Every line of the entries that holds the word "cases" is to be copied.

[Stored data entries]
_ _ _ _ _ _ _

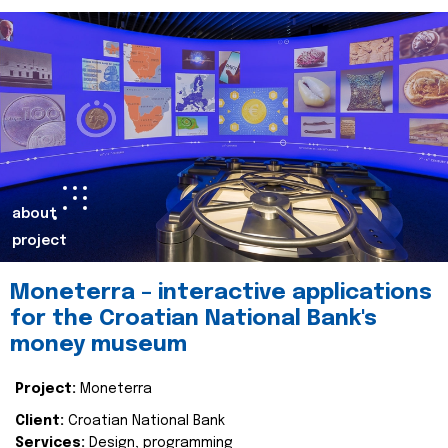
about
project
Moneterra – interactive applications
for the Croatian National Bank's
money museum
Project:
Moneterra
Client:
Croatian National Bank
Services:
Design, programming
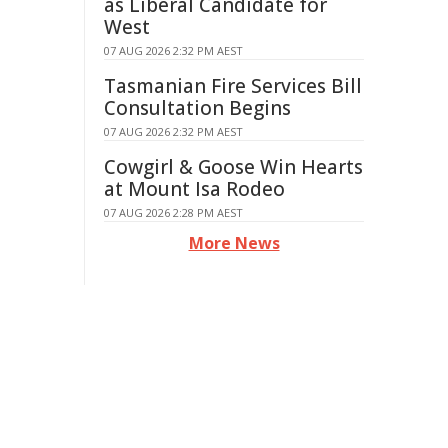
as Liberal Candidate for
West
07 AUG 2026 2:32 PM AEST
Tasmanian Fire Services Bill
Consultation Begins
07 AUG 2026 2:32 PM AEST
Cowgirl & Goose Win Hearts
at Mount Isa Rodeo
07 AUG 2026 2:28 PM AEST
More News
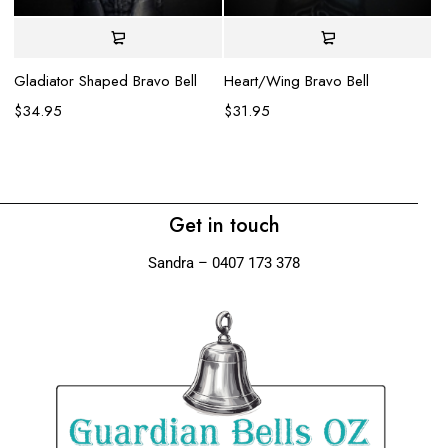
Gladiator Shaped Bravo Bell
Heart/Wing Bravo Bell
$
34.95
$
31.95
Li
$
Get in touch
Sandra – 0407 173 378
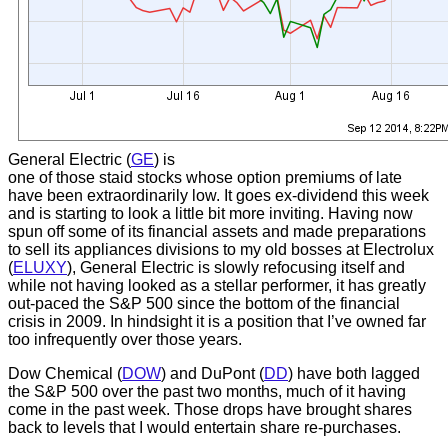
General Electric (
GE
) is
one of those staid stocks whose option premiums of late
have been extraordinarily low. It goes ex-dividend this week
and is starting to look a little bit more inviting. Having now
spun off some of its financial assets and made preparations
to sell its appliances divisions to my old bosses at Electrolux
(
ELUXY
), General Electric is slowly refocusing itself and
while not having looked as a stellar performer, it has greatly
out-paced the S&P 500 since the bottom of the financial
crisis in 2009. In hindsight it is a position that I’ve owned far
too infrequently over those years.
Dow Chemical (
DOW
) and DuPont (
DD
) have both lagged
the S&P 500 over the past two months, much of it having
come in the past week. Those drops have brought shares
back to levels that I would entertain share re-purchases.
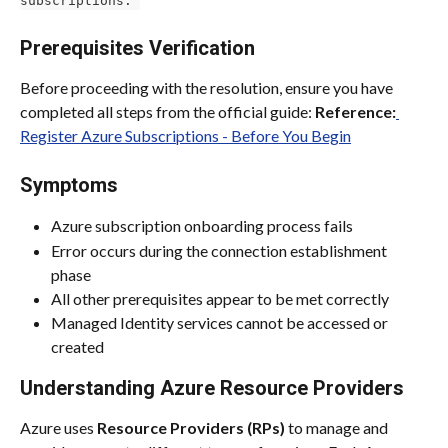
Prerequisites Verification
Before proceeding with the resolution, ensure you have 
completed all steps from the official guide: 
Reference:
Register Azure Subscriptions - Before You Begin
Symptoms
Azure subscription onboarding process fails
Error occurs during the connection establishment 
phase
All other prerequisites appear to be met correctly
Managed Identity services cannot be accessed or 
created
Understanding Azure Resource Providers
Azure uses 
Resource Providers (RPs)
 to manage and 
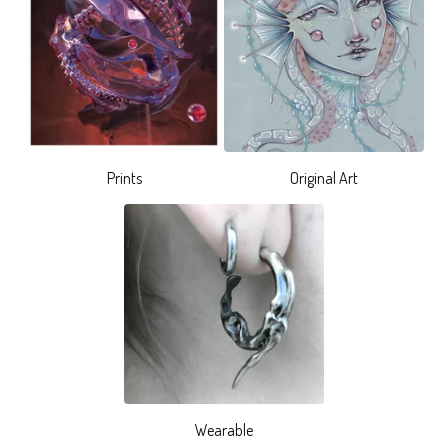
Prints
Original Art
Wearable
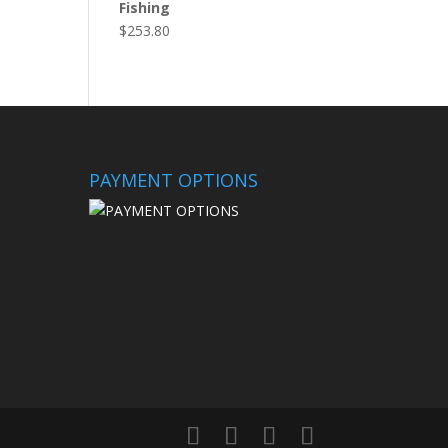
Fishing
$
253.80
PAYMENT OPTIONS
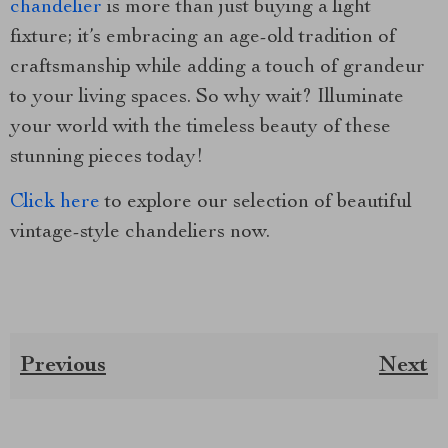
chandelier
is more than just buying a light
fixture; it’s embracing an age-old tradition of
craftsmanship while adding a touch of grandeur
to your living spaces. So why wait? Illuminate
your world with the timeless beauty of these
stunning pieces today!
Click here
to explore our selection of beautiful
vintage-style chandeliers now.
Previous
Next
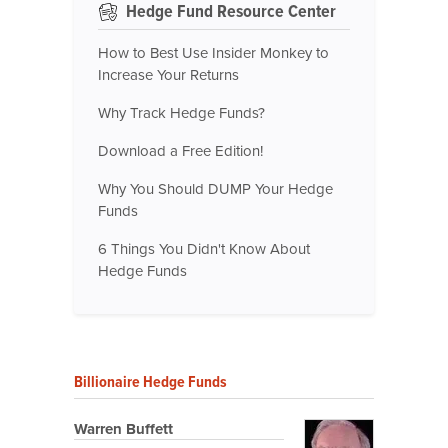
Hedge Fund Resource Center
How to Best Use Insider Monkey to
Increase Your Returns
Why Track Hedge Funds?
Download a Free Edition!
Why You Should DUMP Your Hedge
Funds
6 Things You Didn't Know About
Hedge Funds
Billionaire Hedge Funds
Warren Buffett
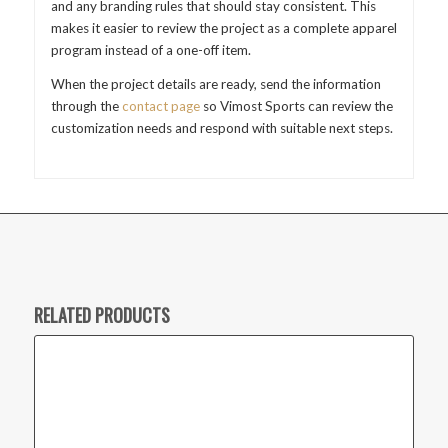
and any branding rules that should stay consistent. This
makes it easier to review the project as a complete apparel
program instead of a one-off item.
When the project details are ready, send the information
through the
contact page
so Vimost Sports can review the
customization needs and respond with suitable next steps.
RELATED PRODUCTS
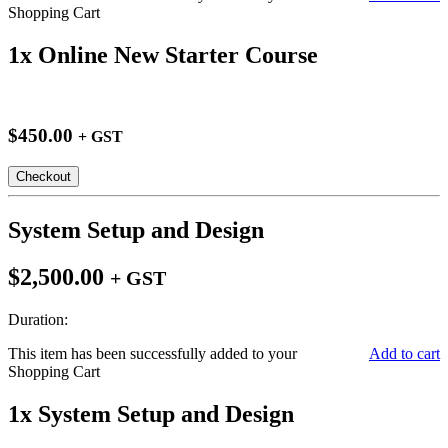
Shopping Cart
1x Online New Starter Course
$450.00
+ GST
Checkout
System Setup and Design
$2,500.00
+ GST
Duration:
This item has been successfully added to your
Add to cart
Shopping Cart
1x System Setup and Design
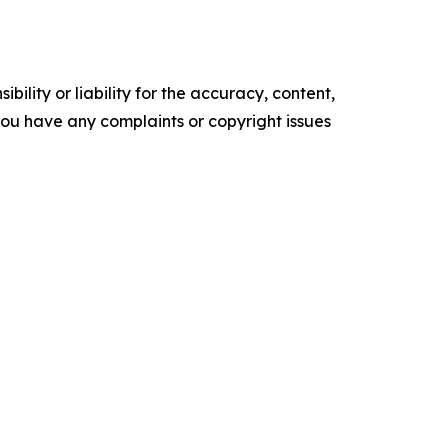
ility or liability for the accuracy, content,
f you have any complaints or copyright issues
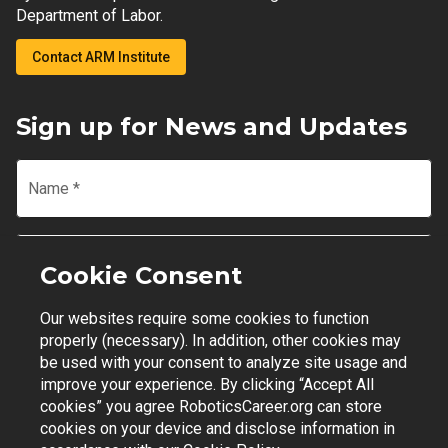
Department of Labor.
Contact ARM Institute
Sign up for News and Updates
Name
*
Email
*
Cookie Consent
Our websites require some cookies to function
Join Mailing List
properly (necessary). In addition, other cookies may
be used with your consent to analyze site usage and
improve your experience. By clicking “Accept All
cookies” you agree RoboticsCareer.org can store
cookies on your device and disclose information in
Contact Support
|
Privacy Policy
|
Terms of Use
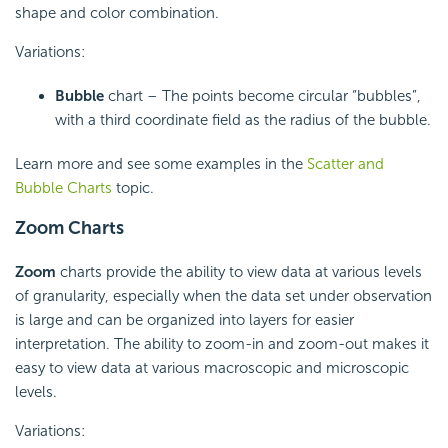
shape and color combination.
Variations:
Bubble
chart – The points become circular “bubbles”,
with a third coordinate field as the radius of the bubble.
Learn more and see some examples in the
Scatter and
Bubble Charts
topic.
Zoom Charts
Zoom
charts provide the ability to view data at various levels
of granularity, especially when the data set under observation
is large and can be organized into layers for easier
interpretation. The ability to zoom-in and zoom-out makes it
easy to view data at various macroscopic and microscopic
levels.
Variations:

_ _ _ _ _ _ _

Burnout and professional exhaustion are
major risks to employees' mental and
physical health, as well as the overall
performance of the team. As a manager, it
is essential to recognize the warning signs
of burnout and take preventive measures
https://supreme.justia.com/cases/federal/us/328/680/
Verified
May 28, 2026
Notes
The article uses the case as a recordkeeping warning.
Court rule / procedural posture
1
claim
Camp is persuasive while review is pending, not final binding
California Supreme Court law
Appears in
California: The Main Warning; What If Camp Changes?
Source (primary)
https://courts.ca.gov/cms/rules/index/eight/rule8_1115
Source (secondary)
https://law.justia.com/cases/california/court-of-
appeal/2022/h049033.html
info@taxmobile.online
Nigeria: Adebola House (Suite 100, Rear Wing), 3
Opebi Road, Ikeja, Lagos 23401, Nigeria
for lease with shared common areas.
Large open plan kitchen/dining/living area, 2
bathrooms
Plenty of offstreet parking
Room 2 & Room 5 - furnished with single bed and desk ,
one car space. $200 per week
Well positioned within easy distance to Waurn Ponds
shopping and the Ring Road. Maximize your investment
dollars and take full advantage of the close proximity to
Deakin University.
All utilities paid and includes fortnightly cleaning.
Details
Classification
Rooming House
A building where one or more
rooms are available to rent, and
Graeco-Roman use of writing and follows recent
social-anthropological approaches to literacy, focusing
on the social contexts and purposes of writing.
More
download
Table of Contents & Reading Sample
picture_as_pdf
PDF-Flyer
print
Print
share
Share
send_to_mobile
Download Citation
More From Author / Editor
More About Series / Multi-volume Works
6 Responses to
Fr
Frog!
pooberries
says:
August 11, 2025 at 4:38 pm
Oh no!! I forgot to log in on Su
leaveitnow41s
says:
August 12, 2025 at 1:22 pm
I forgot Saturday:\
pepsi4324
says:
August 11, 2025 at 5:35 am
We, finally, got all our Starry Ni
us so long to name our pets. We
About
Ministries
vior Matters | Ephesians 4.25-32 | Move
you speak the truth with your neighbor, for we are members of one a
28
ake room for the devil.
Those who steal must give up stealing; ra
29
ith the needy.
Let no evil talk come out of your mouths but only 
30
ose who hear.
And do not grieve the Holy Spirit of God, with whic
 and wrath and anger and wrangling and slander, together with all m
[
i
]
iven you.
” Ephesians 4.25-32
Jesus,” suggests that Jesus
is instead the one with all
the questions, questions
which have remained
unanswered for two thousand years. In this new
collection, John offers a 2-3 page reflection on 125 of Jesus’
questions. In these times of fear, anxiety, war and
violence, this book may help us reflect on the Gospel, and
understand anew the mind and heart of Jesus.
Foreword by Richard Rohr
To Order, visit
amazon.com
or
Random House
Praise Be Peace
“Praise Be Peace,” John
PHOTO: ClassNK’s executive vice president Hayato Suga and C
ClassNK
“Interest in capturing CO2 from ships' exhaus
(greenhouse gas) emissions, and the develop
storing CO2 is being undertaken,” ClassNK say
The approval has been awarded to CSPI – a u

_ _ _ _ _ _ _

Reply:
https://supreme.justia.com/cases/federal/us/328/680/
https://law.justia.com/cases/california/court-of-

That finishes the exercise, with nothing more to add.